** Information shown follows **

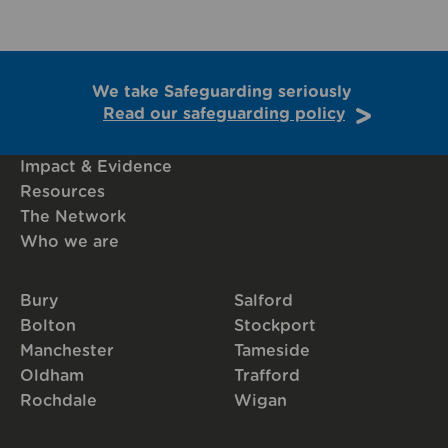
We take Safeguarding seriously
Read our safeguarding policy
Impact & Evidence
Resources
The Network
Who we are
Bury
Salford
Bolton
Stockport
Manchester
Tameside
Oldham
Trafford
Rochdale
Wigan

** End of Information shown **

> [Brief]
The reply must match the records exactly, apart from the pictures, which are left out.

> [Task response]
We take Safeguarding seriously
Read our safeguarding policy
Impact & Evidence
Resources
The Network
Who we are
Bury
Salford
Bolton
Stockport
Manchester
Tameside
Oldham
Trafford
Rochdale
Wigan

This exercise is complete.